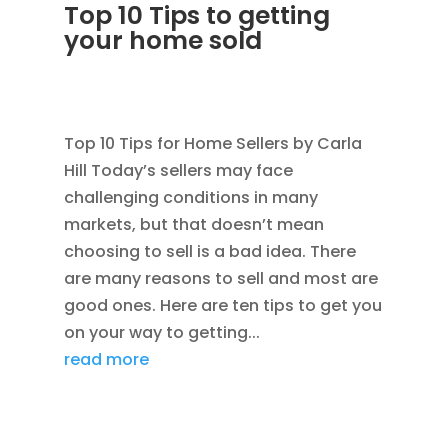
Top 10 Tips to getting
your home sold
JAN 24, 2012
|
AVOIDING SCAMS
,
BLOG
,
CONSTRUCTION TIPS
Top 10 Tips for Home Sellers by Carla
Hill Today’s sellers may face
challenging conditions in many
markets, but that doesn’t mean
choosing to sell is a bad idea. There
are many reasons to sell and most are
good ones. Here are ten tips to get you
on your way to getting...
read more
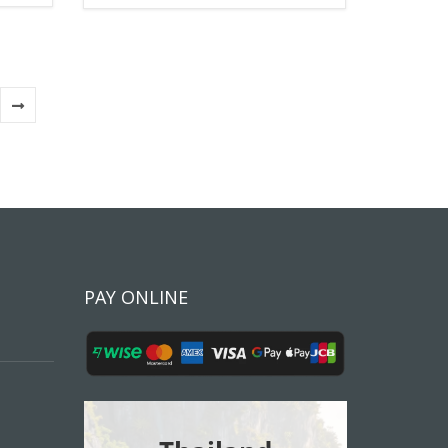
PAY ONLINE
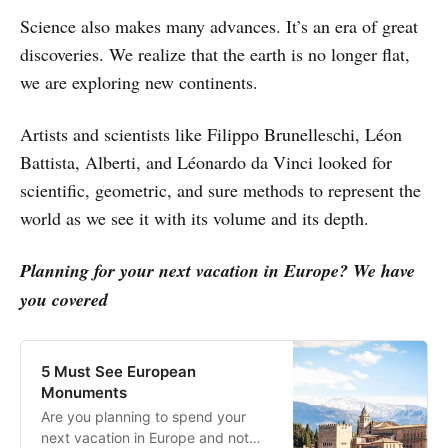
Science also makes many advances. It’s an era of great
discoveries. We realize that the earth is no longer flat,
we are exploring new continents.
Artists and scientists like Filippo Brunelleschi, Léon
Battista, Alberti, and Léonardo da Vinci looked for
scientific, geometric, and sure methods to represent the
world as we see it with its volume and its depth.
Planning for your next vacation in Europe? We have
you covered
5 Must See European
Monuments
Are you planning to spend your
next vacation in Europe and not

• • • • • • •

What needs to be done: Copy each line above that has the word "getting".

Response area:
Top 10 Tips to getting
on your way to getting...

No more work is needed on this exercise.